ENTREVISTA // LAURA PUJO » 'O embargo (dos EUA) ainda não acabou' Cônsul-geral de Cuba no Nordeste quer apoio de parlamentares e sociedade civil para derrubar o bloqueio norte-americano

Micheline Américo
ESPECIAL PARA O DIARIO

Publicação: 23/09/2017 03:00


A cônsul-geral de Cuba para o Nordeste, Laura Pujo, visitou Pernambuco, na última quarta-feira, cumprindo a missão de mobilizar apoios  de parlamentares e entidades da sociedade civil para derrubar o bloqueio norte-americano contra o país caribenho. Durante a entrevista, ela faz uma análise entre as flexibilizações do então presidente dos EUA, Barack Obama, até o endurecimento da atual administração de Donald Trump, a quem julga completamente desinformado e agressivo.

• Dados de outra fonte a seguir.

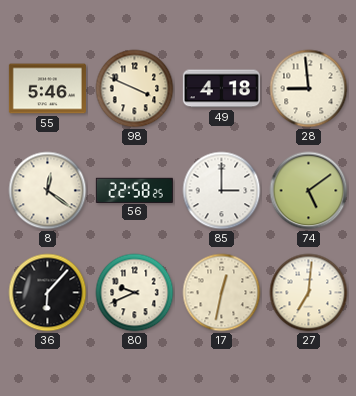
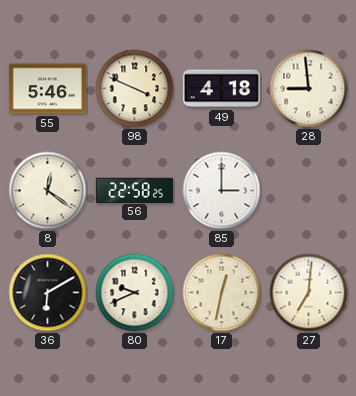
74: 5:09 -> none
36: 6:07 -> 6:10
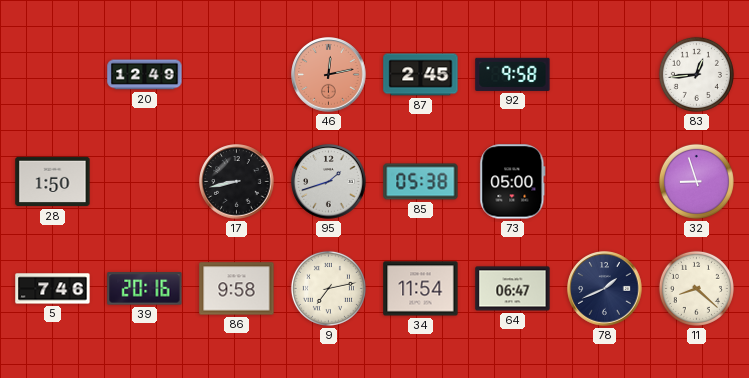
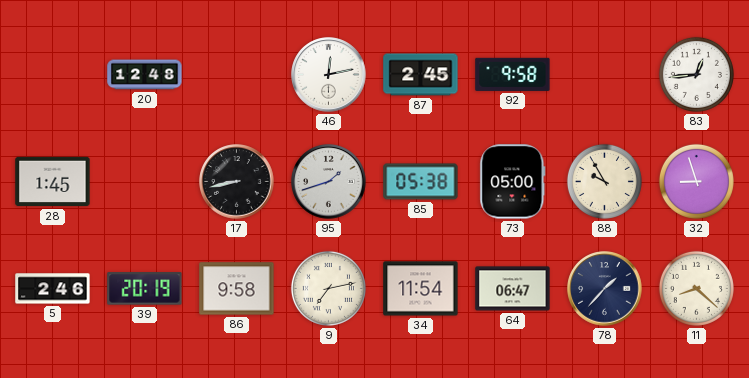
20: 12:49 -> 12:48
46 dial: salmon -> white
28: 1:50 -> 1:45
88: none -> 9:55
5: 7:46 -> 2:46
39: 20:16 -> 20:19
78: 1:41 -> 1:37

Sobre o Brasil, espera que o acordo de cooperação entre os dois países seja mantido e que a posição brasileira na próxima Assembleia da ONU continue pelo fim do embargo.

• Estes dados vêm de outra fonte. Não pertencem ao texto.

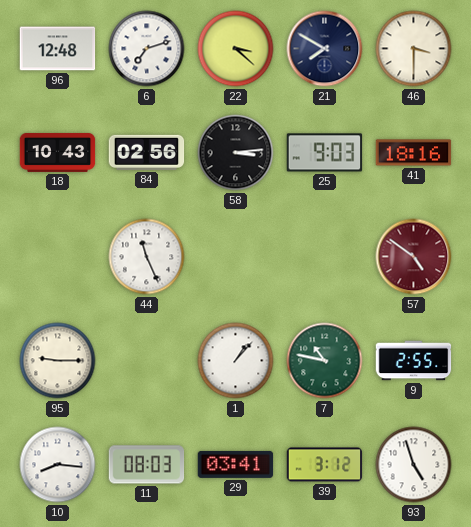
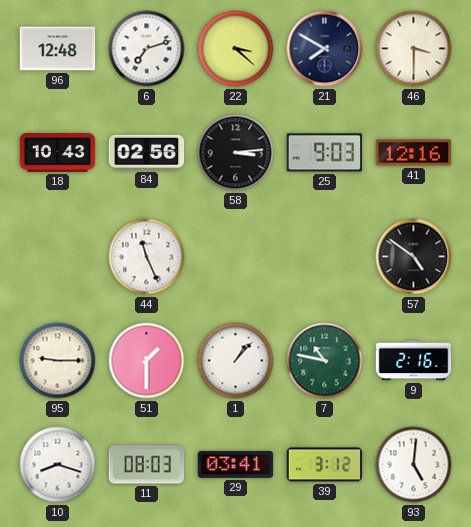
41: 18:16 -> 12:16
57 dial: burgundy -> black
51: none -> 1:30
9: 2:55 -> 2:16
10: 8:16 -> 8:18
93: 4:57 -> 5:01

Qual a sua missão diplomática nesta visita ao estado de Pernambuco?
Nós do Consulado Geral de Cuba para o Nordeste temos jurisdição e abrangência nos nove estados nordestinos e sempre visitamos cada um deles para conhecer o andamento das questões bilaterais que temos em cada um. Aqui, em particular, a presença dos médicos cubanos, as questões de relações econômicas comerciais que vêm tendo um avanço nos últimos anos com Pernambuco, e também tem a luta contra o fim do embargo norte-americano, aproveitando a campanha internacional, que acontece agora com a apresentação da resolução cubana pelo fim do bloqueio. Como a cada ano recebemos o respaldo da Organização das Nações Unidas (ONU) e de parlamentares do mundo todo, também venho aqui para solicitar esse apoio e para explicar que o embargo ainda não acabou, que Cuba ainda está lutando pelo seu fim.

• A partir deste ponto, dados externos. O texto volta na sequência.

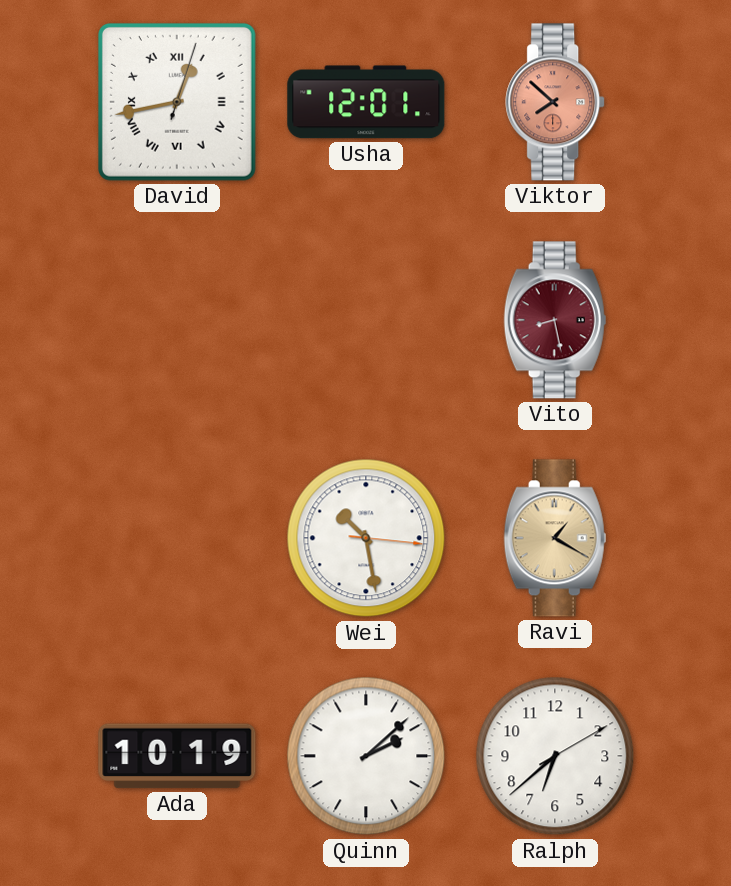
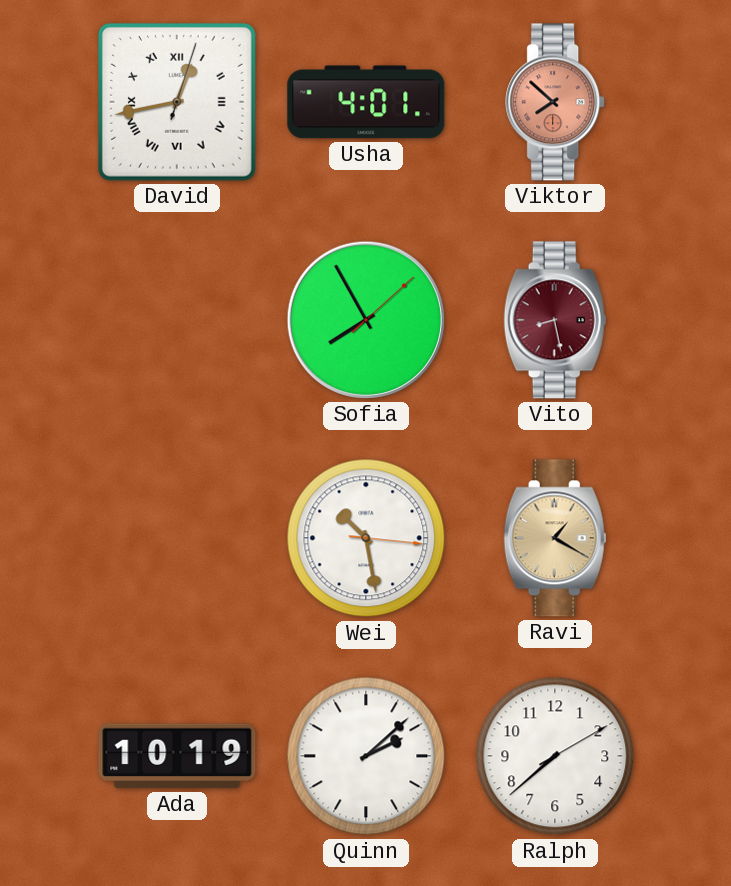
Usha: 12:01 -> 4:01
Sofia: none -> 7:55
Ralph: 6:38 -> 7:38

Durante seu governo, o ex-presidente norte-americano Barack Obama promoveu um conjunto de flexibilizações para retomar as relações diplomáticas com Cuba após quase 60 anos de embargo. O que já avançou até então?
Realmente, durante o governo do Barack Obama foi um período completamente sui generis. Foi um momento de diferenciação com os outros governos norte-americanos, no caso da política. Não quer dizer que eles mudaram seu desejo de destruir a revolução cubana. Quer dizer que eles mudaram de estratégias e rapidamente adaptaram-se para criar uma nova condição na qual tivessem uma maior influência dentro de nosso país e pudessem efetivamente provocar uma transformação no sistema socialista cubano. Esse foi claramente o propósito e para nós foi muito bem-vindo, porque para obterem êxito teriam de necessariamente melhorar as condições econômicas do povo cubano, e essa é uma das nossas metas fundamentais: melhorar, dar prosperidade ao nosso povo. Já a briga política nós encaramos e ficamos bem à vontade para enfrentar esses desafios. Sabemos que seria uma luta diferente, mas não estamos preocupados com isso. Durante o governo de Obama foram estabelecidas as embaixadas, assinados muitos convênios de acordos bilaterais, em várias áreas de interesse comum. Sem dúvidas, essa mudança de atitude trouxe muitos benefícios na área comercial e no turismo, mas isso não quer dizer que o bloqueio foi eliminado, pois não houve uma mudança efetiva. Obama apenas sinalizou que eliminaria e deu passos.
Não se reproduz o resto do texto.